Frimley Park to roll out clinical portal

Published: 1-May-2012

Patient records solution is centrepiece of paperless system


Frimley Park Hospital NHS Foundation Trust has selected Harris Corporation’s clinical portal as part of a bid to introduce paperless systems.

Built on the Carefx interoperability platform, the solution will give clinicians the most up-to-date electronic patient information at the touch of a button, doing away with the need to spend time searching for paper notes and navigating numerous systems.

“The Harris clinical portal will help us to increase efficiency while also maintaining top-quality service for our patients,” said Mike McSweeney, associate director of informatics at the trust. “With our clinicians able to spend more time on their core competencies, we can reduce costs through protecting investment in existing systems while establishing a paperless system.”
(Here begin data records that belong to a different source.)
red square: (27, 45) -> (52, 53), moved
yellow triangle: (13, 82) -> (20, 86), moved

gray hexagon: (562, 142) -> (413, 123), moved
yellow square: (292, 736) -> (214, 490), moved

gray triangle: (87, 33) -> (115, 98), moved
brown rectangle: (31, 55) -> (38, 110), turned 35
The initial phase of the deployment will integrate six core clinical systems, covering patient demographics, information from accident and emergency, outpatient waiting lists from the patient administration system, real-time admission discharge and transfer orders, and reporting from pathology and radiology, as well as images from the picture archiving and communications system.
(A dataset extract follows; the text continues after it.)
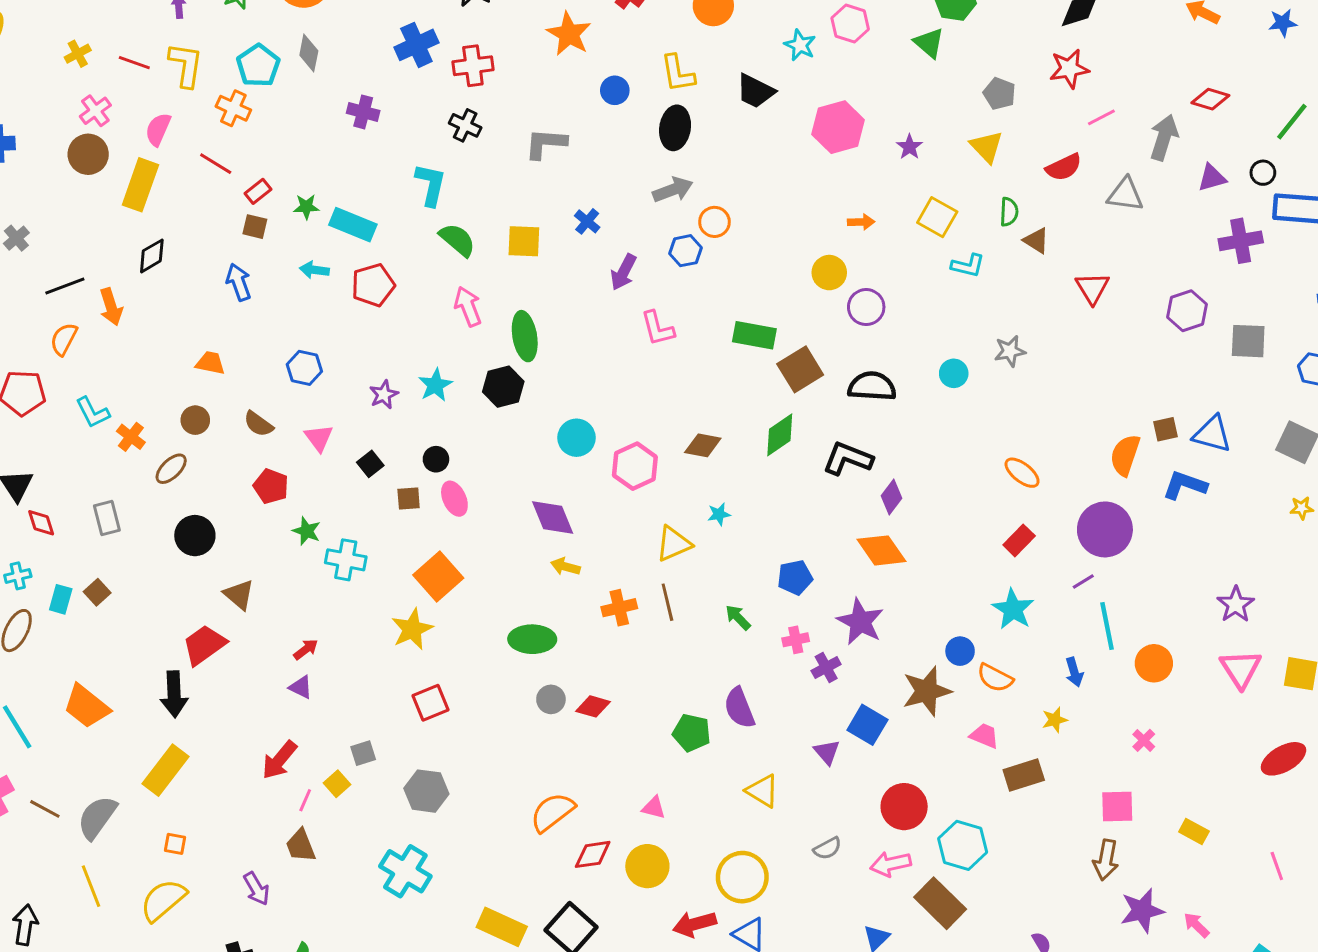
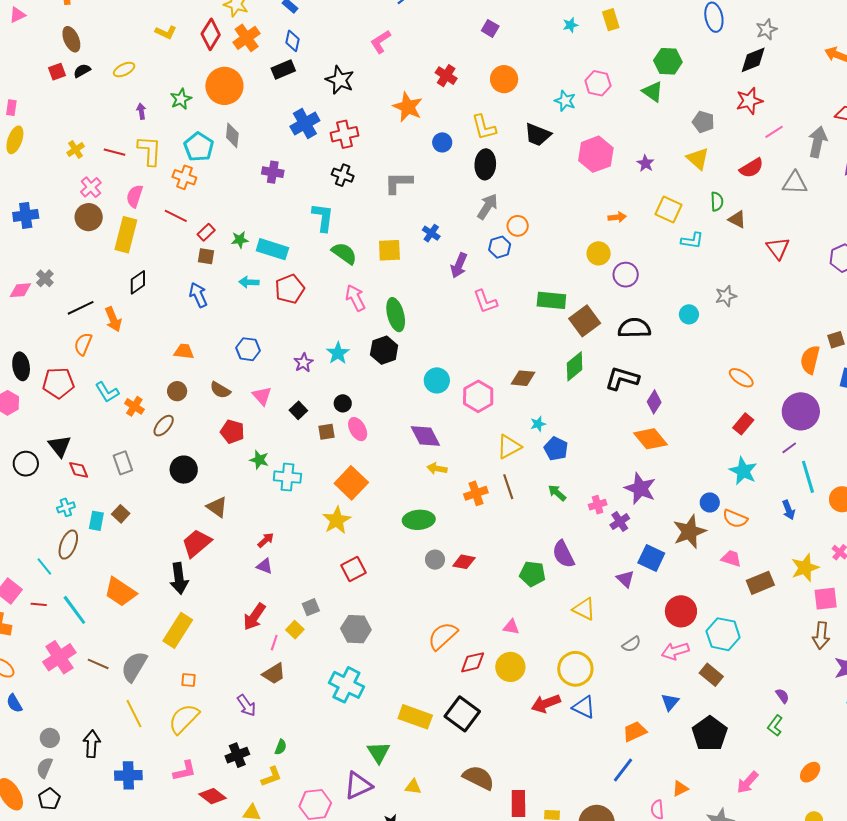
gray arrow: (673, 190) -> (487, 207), turned -32
blue pentagon: (795, 578) -> (556, 449), moved, turned -30
yellow star: (1055, 720) -> (805, 568), moved, size x1.6
brown trapezoid: (301, 846) -> (274, 674), turned -95
brown rectangle: (940, 903) -> (711, 675), size x0.7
Looking to the future, the ability for healthcare professionals at the coal face to filter and sort patients and link with GP systems through a clinical portal is critical in transforming end-to-end patient care

Secured by single sign-on technology, the trust will implement the portal in two specialties before rolling it out to more than 500 users across the hospital and at its four satellite sites.
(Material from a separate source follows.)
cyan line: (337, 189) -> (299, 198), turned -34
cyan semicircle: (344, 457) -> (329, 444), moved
Dr Mark Lloyd, a Royal College of Physicians tutor at the trust and one of five clinical leads for the portal project, said: “Looking to the future, the ability for healthcare professionals at the coal face to filter and sort patients and link with GP systems through a clinical portal is critical in transforming end-to-end patient care.”

The deployment is part of the trust’s ‘connect all, not replace all’ policy of joining up systems with the electronic patient record at the heart.